* Work request: Output all entries precisely and leave out the pictures.

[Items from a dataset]

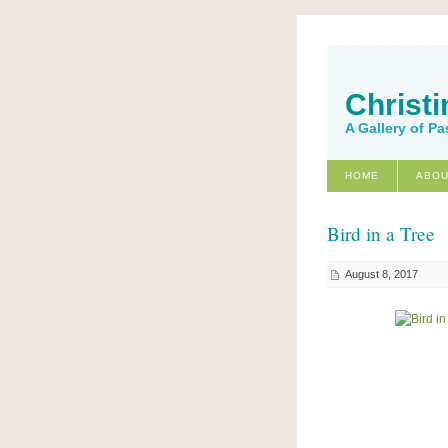
Christi
A Gallery of Pa
HOME
ABOU
Bird in a Tree
August 8, 2017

* Completed exercise:
Christi
A Gallery of Pa
HOME
ABOU
Bird in a Tree
August 8, 2017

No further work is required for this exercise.